Document layout detection data:
= = = =

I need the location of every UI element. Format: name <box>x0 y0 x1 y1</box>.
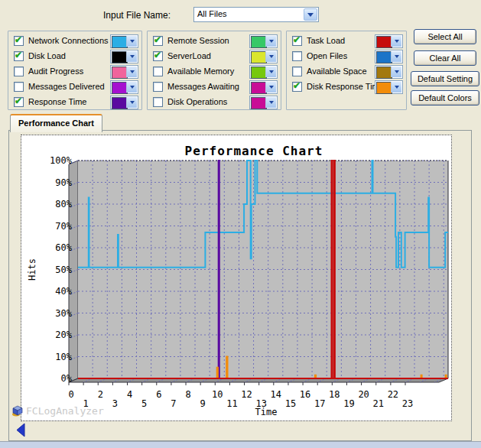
check-icon: ✔ <box>15 34 22 45</box>
input-file-label: Input File Name: <box>103 10 171 21</box>
color-swatch <box>376 51 392 63</box>
svg-text:20: 20 <box>358 389 369 400</box>
series-row-network-connections: ✔Network Connections <box>8 34 141 49</box>
clear-all-button[interactable]: Clear All <box>414 50 476 66</box>
svg-text:0: 0 <box>68 389 73 400</box>
svg-text:70%: 70% <box>55 221 72 232</box>
checkbox-response-time[interactable]: ✔ <box>14 97 24 107</box>
chevron-down-icon <box>265 67 276 77</box>
color-dropdown-remote-session[interactable] <box>249 34 278 48</box>
checkbox-network-connections[interactable]: ✔ <box>14 36 24 46</box>
default-colors-button[interactable]: Default Colors <box>411 90 479 106</box>
svg-text:90%: 90% <box>55 177 72 188</box>
chevron-down-icon <box>391 36 401 47</box>
checkbox-audit-progress[interactable] <box>14 67 24 76</box>
color-dropdown-messages-delivered[interactable] <box>110 80 138 94</box>
svg-text:0%: 0% <box>61 373 73 384</box>
color-dropdown-available-space[interactable] <box>375 65 403 79</box>
color-dropdown-disk-operations[interactable] <box>249 96 278 109</box>
select-all-button[interactable]: Select All <box>414 29 476 44</box>
svg-text:10: 10 <box>212 389 223 400</box>
svg-text:20%: 20% <box>55 330 72 340</box>
input-file-select[interactable]: All Files <box>193 7 319 22</box>
series-label-disk-response-time: Disk Response Time <box>307 82 384 91</box>
color-dropdown-messages-awaiting[interactable] <box>249 80 278 94</box>
performance-chart: 012345678910111213141516171819202122230%… <box>21 135 451 420</box>
series-label-messages-delivered: Messages Delivered <box>28 82 105 91</box>
series-label-audit-progress: Audit Progress <box>28 67 83 76</box>
check-icon: ✔ <box>154 34 161 45</box>
chevron-down-icon <box>265 51 276 62</box>
combobox-arrow-icon[interactable] <box>304 8 317 21</box>
checkbox-task-load[interactable]: ✔ <box>292 36 302 46</box>
checkbox-available-space[interactable] <box>292 67 302 76</box>
color-swatch <box>376 82 392 94</box>
svg-text:7: 7 <box>171 398 176 409</box>
performance-chart-area: 012345678910111213141516171819202122230%… <box>21 135 452 421</box>
color-swatch <box>112 97 128 109</box>
color-dropdown-disk-response-time[interactable] <box>375 80 403 94</box>
checkbox-serverload[interactable]: ✔ <box>153 51 163 61</box>
chevron-down-icon <box>391 82 401 93</box>
back-arrow-button[interactable] <box>16 423 27 438</box>
series-label-response-time: Response Time <box>28 97 86 106</box>
color-swatch <box>251 67 267 79</box>
svg-text:23: 23 <box>402 398 413 409</box>
chevron-down-icon <box>126 51 137 62</box>
color-swatch <box>251 36 267 48</box>
svg-text:Hits: Hits <box>27 258 37 281</box>
color-dropdown-network-connections[interactable] <box>110 34 138 48</box>
svg-text:100%: 100% <box>50 155 73 166</box>
color-dropdown-response-time[interactable] <box>110 96 138 109</box>
checkbox-messages-delivered[interactable] <box>14 82 24 92</box>
chevron-down-icon <box>391 51 401 62</box>
series-row-serverload: ✔ServerLoad <box>148 49 281 64</box>
series-group-3: ✔Task LoadOpen FilesAvailable Space✔Disk… <box>286 31 407 110</box>
svg-text:11: 11 <box>226 398 237 409</box>
checkbox-disk-operations[interactable] <box>153 97 163 107</box>
app-logo-icon <box>11 404 24 417</box>
svg-text:14: 14 <box>271 389 281 400</box>
chevron-down-icon <box>265 82 276 93</box>
checkbox-open-files[interactable] <box>292 51 302 61</box>
series-row-messages-delivered: Messages Delivered <box>8 80 141 95</box>
color-swatch <box>251 51 267 63</box>
svg-text:18: 18 <box>329 389 340 400</box>
series-group-1: ✔Network Connections✔Disk LoadAudit Prog… <box>8 31 142 110</box>
color-dropdown-open-files[interactable] <box>375 50 403 63</box>
check-icon: ✔ <box>293 34 301 45</box>
series-row-task-load: ✔Task Load <box>287 34 406 49</box>
svg-text:6: 6 <box>156 389 161 400</box>
series-row-messages-awaiting: Messages Awaiting <box>148 80 281 95</box>
color-dropdown-available-memory[interactable] <box>249 65 278 79</box>
svg-text:30%: 30% <box>55 308 72 319</box>
tab-performance-chart[interactable]: Performance Chart <box>10 114 102 132</box>
svg-text:80%: 80% <box>55 199 72 209</box>
color-dropdown-task-load[interactable] <box>375 34 403 48</box>
chevron-down-icon <box>126 82 137 93</box>
svg-text:15: 15 <box>285 398 296 409</box>
color-dropdown-disk-load[interactable] <box>110 50 138 63</box>
default-setting-button[interactable]: Default Setting <box>411 71 479 86</box>
checkbox-disk-load[interactable]: ✔ <box>14 51 24 61</box>
checkbox-remote-session[interactable]: ✔ <box>153 36 163 46</box>
svg-text:21: 21 <box>373 398 384 409</box>
checkbox-messages-awaiting[interactable] <box>153 82 163 92</box>
series-row-available-memory: Available Memory <box>148 64 281 80</box>
svg-text:8: 8 <box>185 389 190 400</box>
checkbox-available-memory[interactable] <box>153 67 163 76</box>
series-row-disk-response-time: ✔Disk Response Time <box>287 80 406 95</box>
svg-text:9: 9 <box>200 398 206 409</box>
color-swatch <box>112 82 128 94</box>
color-dropdown-audit-progress[interactable] <box>110 65 138 79</box>
svg-text:17: 17 <box>314 398 325 409</box>
series-label-disk-load: Disk Load <box>28 51 66 60</box>
series-row-available-space: Available Space <box>287 64 406 80</box>
series-row-disk-operations: Disk Operations <box>148 95 281 110</box>
checkbox-disk-response-time[interactable]: ✔ <box>292 82 302 92</box>
series-label-remote-session: Remote Session <box>167 36 229 45</box>
series-row-response-time: ✔Response Time <box>8 95 141 110</box>
color-dropdown-serverload[interactable] <box>249 50 278 63</box>
svg-text:10%: 10% <box>55 352 72 362</box>
series-row-remote-session: ✔Remote Session <box>148 34 281 49</box>
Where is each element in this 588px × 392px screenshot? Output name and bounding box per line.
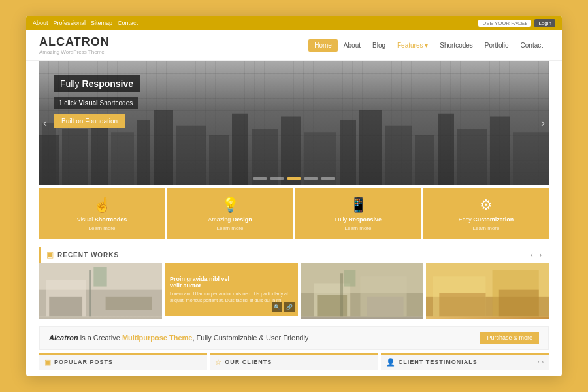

= = = =

Among the lines above, which ones hold the string "arrow"? Show them.

**Written solution**
combobox-arrow-icon[interactable] <box>304 8 317 21</box>
back-arrow-button[interactable] <box>16 423 27 438</box>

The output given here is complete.